Stored data entries
Segment Open

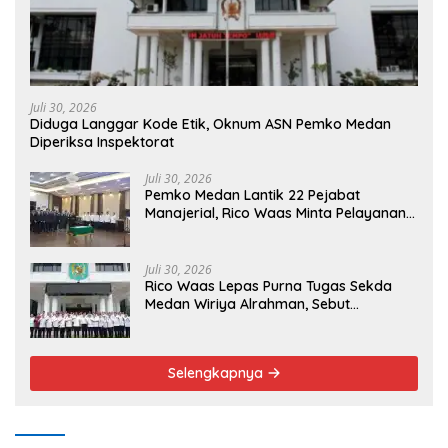
Juli 30, 2026
Diduga Langgar Kode Etik, Oknum ASN Pemko Medan
Diperiksa Inspektorat
Juli 30, 2026
Pemko Medan Lantik 22 Pejabat
Manajerial, Rico Waas Minta Pelayanan
Publik Lebih Cepat dan Transparan
Juli 30, 2026
Rico Waas Lepas Purna Tugas Sekda
Medan Wiriya Alrahman, Sebut
Pengabdian Tak Pernah Berakhir
Selengkapnya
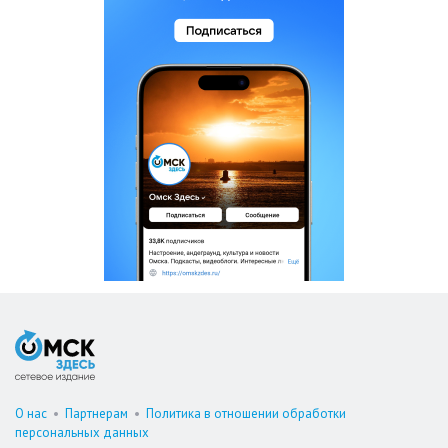
О нас
•
Партнерам
•
Политика в отношении обработки
персональных данных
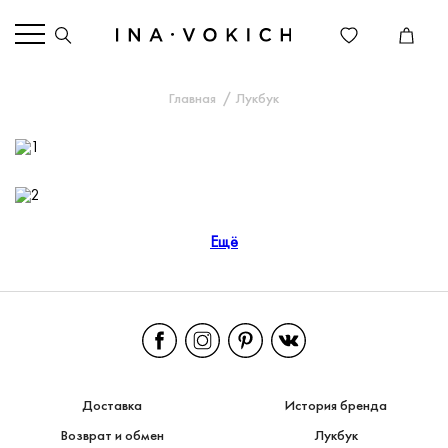
Главная
Лукбук
Ещё
Доставка
История бренда
Возврат и обмен
Лукбук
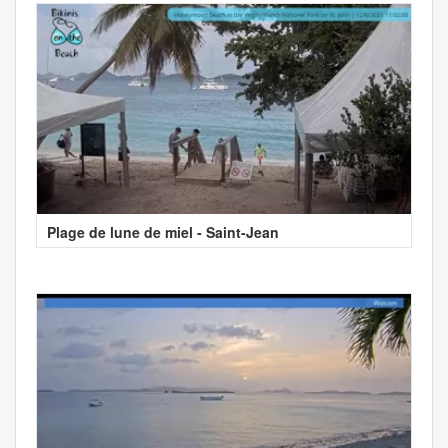
Plage de lune de miel - Saint-Jean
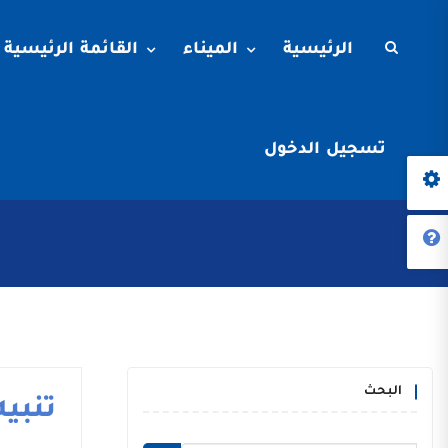
الرئيسية
الميناء
القائمة الرئيسية
تسجيل الدخول
البحث
تنبيه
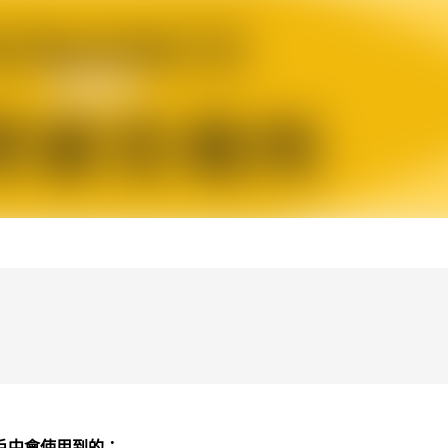
戶中會使用到的：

Segment Closed

### PROBLEM STATEMENT
Pull every line containing the string "Waas" out of the data above and copy it.

### RESPONSE BOX
Manajerial, Rico Waas Minta Pelayanan
Rico Waas Lepas Purna Tugas Sekda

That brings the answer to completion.